The murder trial, nearly thirty years ago, took the American news media to the apex of the most sensationalist and titillating reporting. A full departure from the days of Walter Cronkite and Ben Bradlee.

Even more frightening, the trial coverage predated the emergence of social media.

In the nineties there were far less avenues to share your opinion and ideas with the world. You had to be ravenous for the spotlight and attention of television or writing.

Social media offers anyone the opportunity to share their face, voice, and words on their local taco shop, Johnny Depp and Amber Heard, or SCOTUS overturning Roe V. Wade.

Most everyone, including yours truly, regularly takes up the mantle to yarl from the mountain top. Do we all participate simply because the means conveniently exist? Or has groupthink and herd unanimity homogenized?

Klosterman’s book and his answer to my and Cowherd’s questions concludes the nineties was the last decade before prominent social pressure to be involved with society.

It was understood to have your thoughts and keep them to yourself.

Chuck Klosterman

If you wanted to engage in public discourse obviously you could, but you didn’t have to. There was no expectation.

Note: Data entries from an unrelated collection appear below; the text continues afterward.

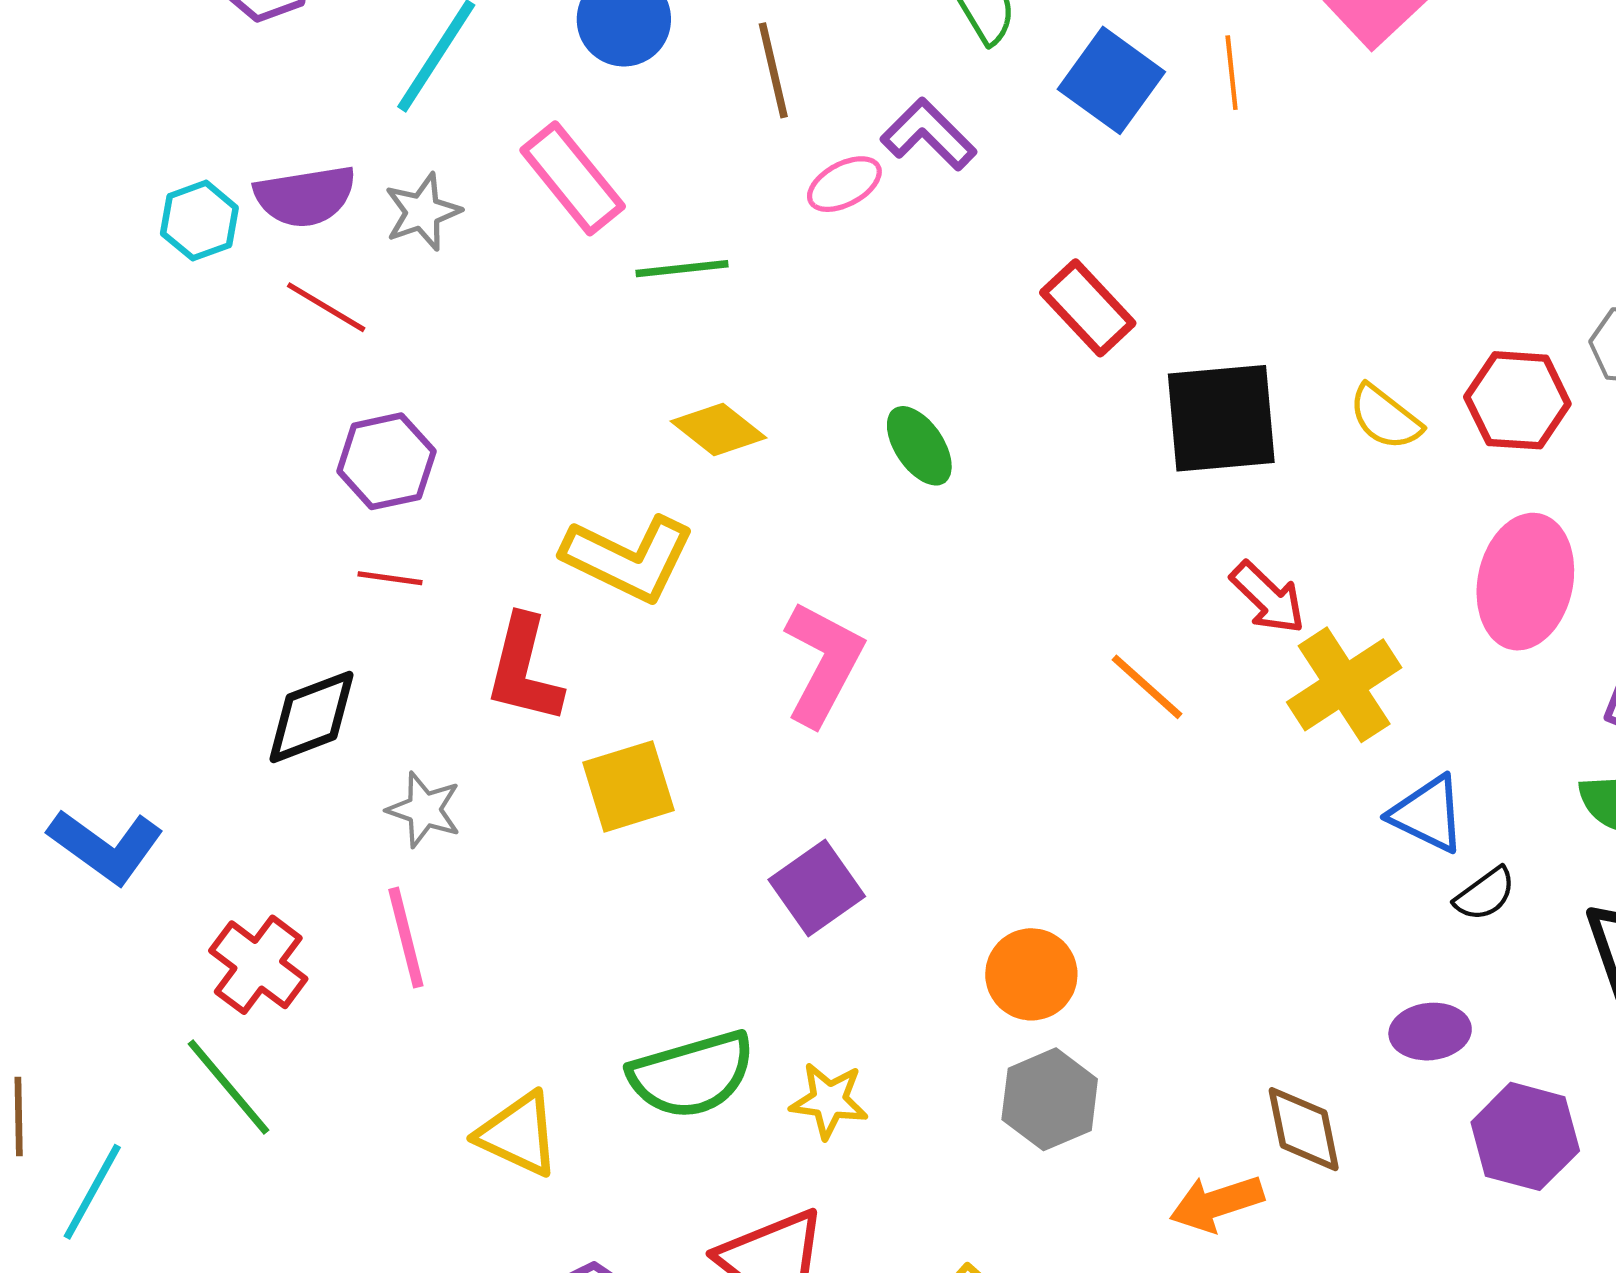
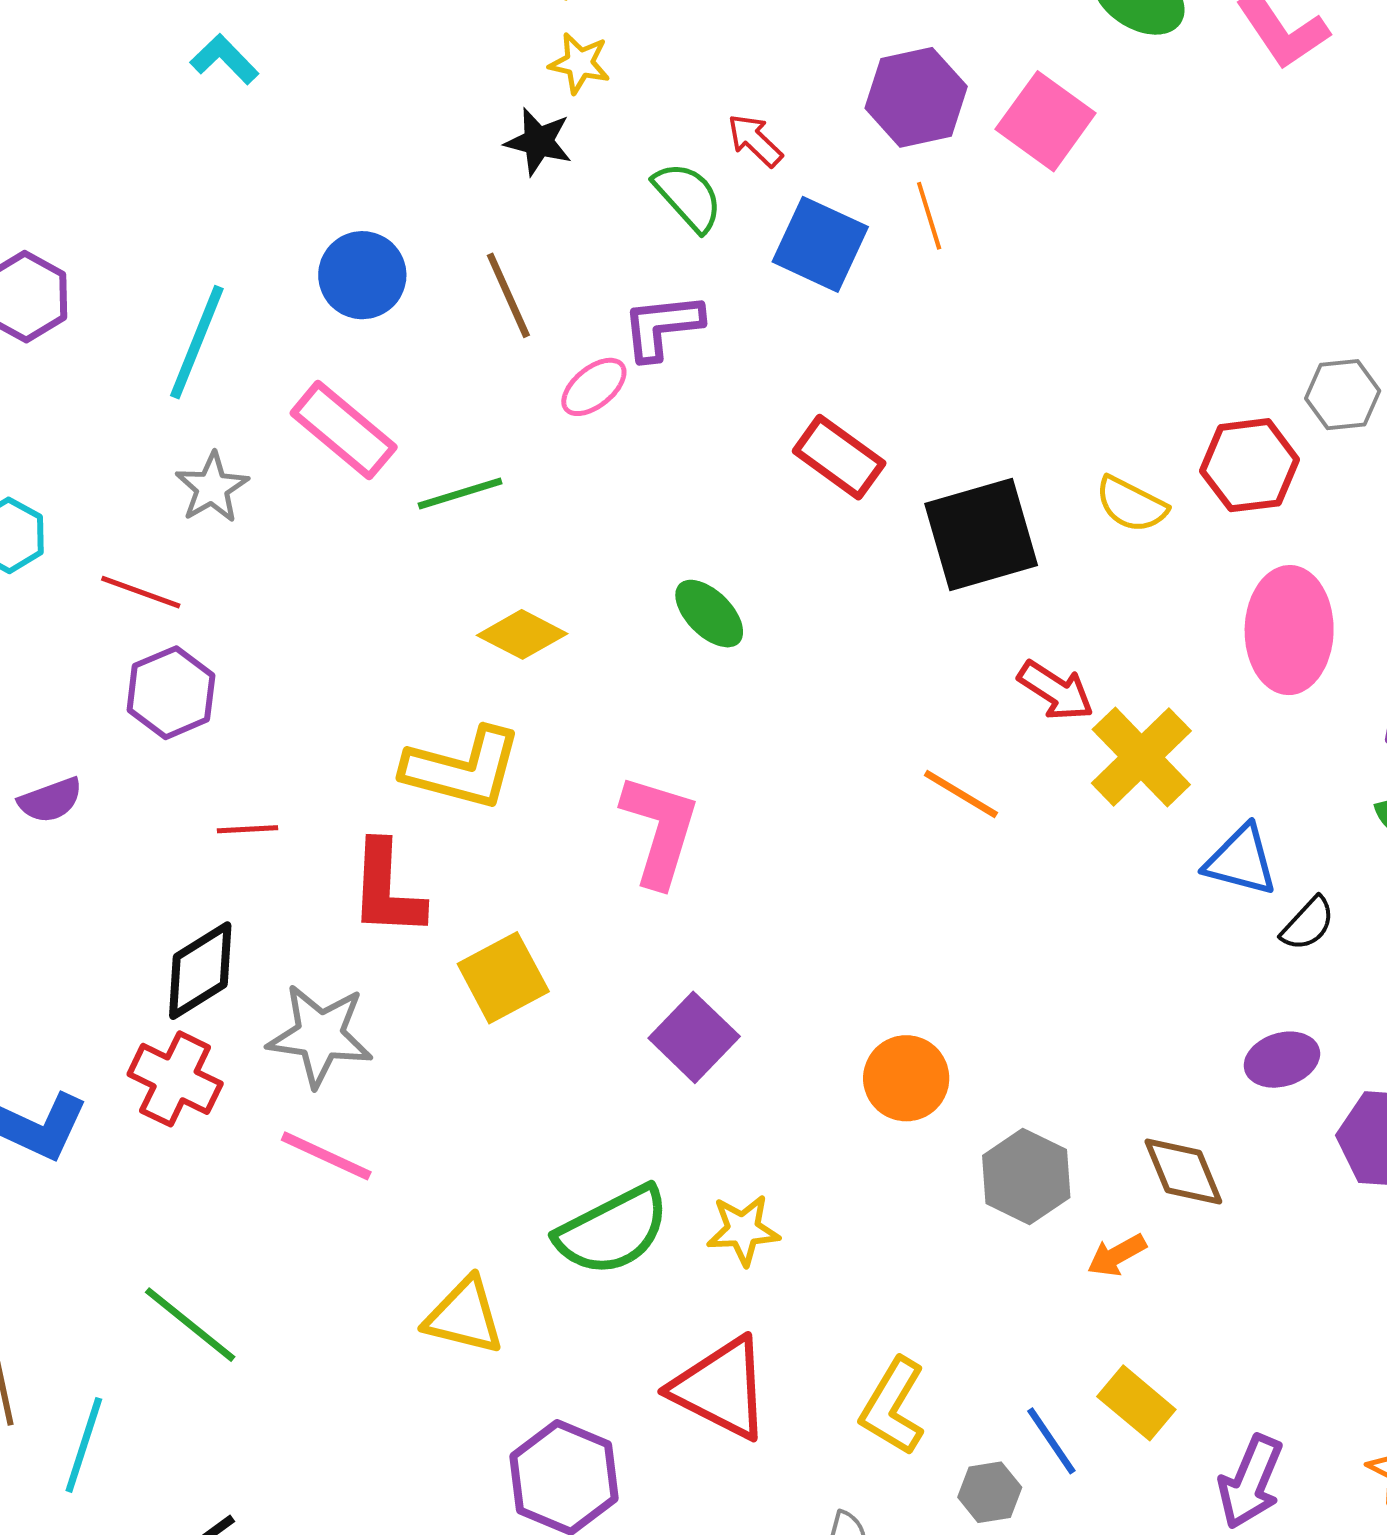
purple L-shape: (929, 134) -> (662, 326), turned -40
purple semicircle: (305, 196) -> (50, 800), moved, size x0.7
purple hexagon: (386, 461) -> (171, 693), moved
gray star: (424, 810) -> (320, 1035), size x1.5
pink line: (406, 938) -> (326, 1156), turned -40
red cross: (258, 965) -> (175, 1079), moved
gray hexagon: (1050, 1099) -> (1026, 1177), moved
orange arrow: (1217, 1203) -> (1117, 1255), size x0.7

To be completely alone and isolated with your own thoughts was fine.

It would have been odd to even ask a celebrity like Tom Hanks about the Anita Hill allegations in 1991 yet today Hanks would likely offer cogent thoughts about the public hearing.

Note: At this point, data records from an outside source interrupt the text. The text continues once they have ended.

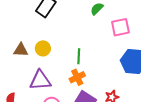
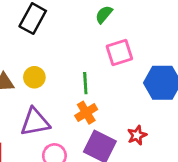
pink square: (120, 27) -> (119, 52), moved

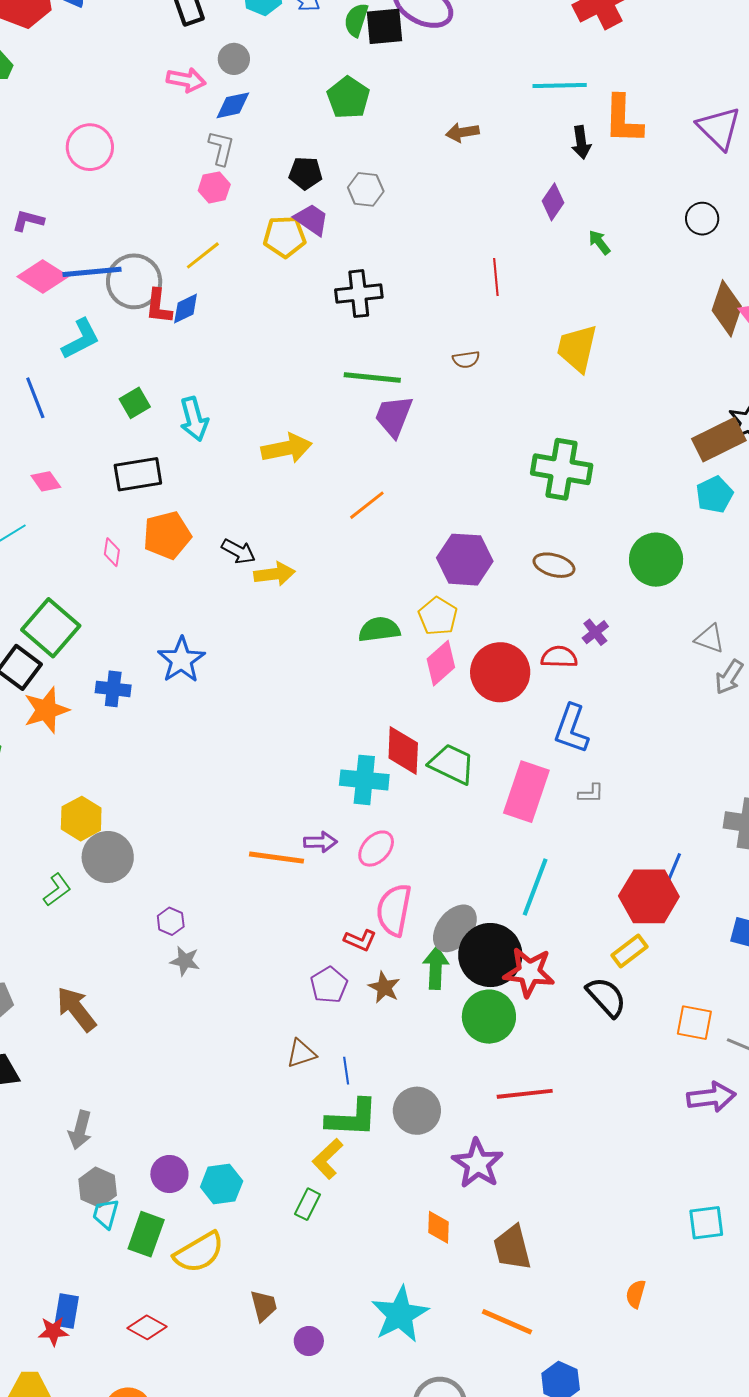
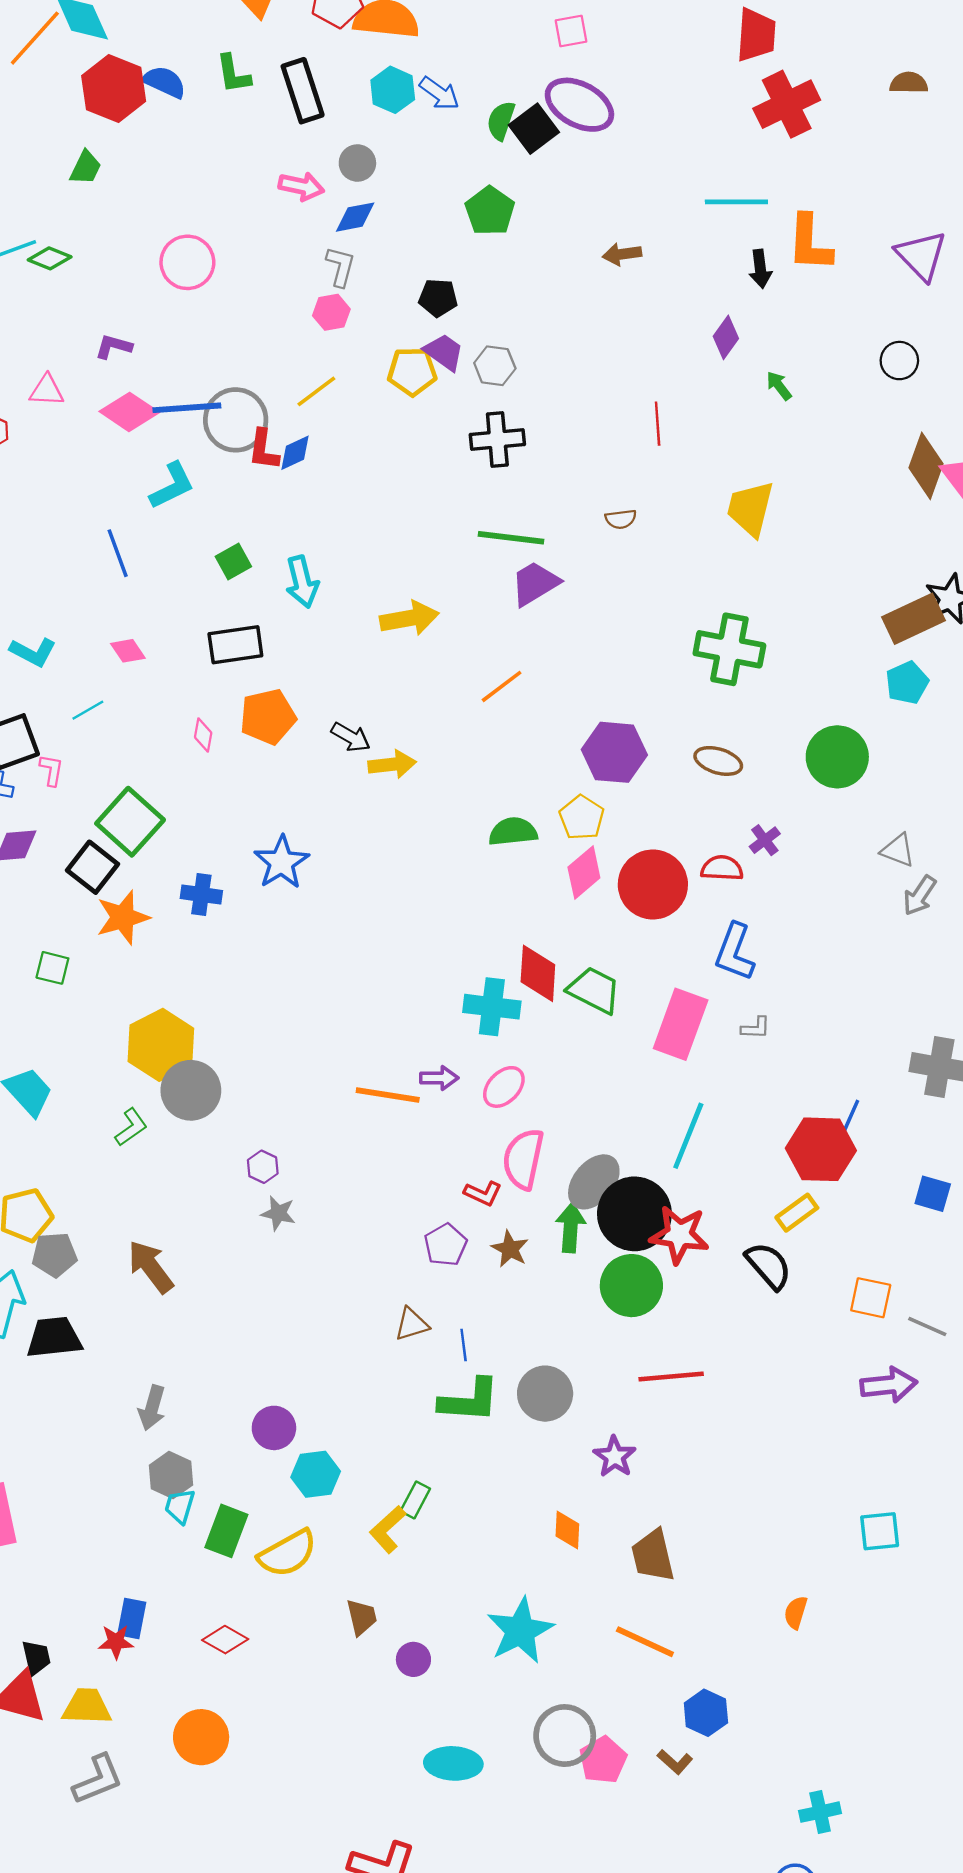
black square: (385, 26) -> (534, 129), turned -33
gray hexagon: (366, 189) -> (495, 366), moved
purple trapezoid: (394, 416) -> (535, 583), turned 36
yellow hexagon: (81, 819) -> (161, 1045), size x1.4
yellow L-shape: (328, 1159) -> (388, 1529), moved
purple star: (478, 1163) -> (615, 1457), size x0.7
purple circle: (169, 1174) -> (274, 1428), moved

An anonymous person, not just celebrities, likely have canned responses and reflexes prepared to avert public scrutiny and shaming. Everyone carefully minds their public avatar. Their brand.

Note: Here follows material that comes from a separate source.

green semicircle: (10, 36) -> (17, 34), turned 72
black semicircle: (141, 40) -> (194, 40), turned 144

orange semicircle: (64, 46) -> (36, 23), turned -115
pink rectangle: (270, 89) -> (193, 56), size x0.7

Yes, again, yours truly as well. Just follow just check my instagram story. I pay to keep this blog alive despite reawakening my scribbling.

However, I find myself more content with my thoughts on my own terms rather than persuade, in essence control, the public narrative.

I wish I could just delete my Instagram but I have an abundance of excuse trap cards ready to counter any move. No cop-out I make physically prevents me from deleting the account. I delete the app from my phone periodically, but I just check my account on my laptop or redownload the app again.

Call it social engineering or my desire to share my views. I’m an addict but a self-aware addict establishing my own terms.

Always an opinionated boy, I grew up during the infancy of social media. 2006 was a far more innocent time puddling around on Gaia Online than reading Twitter comments today.

Gaia was a charming first place for me to discover digital connection. Sharing your thoughts back then online was still new, inspiring, and truly liberating, but those days are long gone.

Social pressure to be active in society exists, specifically on the internet. At the same time there’s a brudan of anxiety, humiliation, and sometimes even harm for participating.

CAUTION: ENTER AT YOUR OWN RISK (but you kinda have to)

The nineties was the last time one could be alone with their thoughts and not even imagine there were any consequences for it.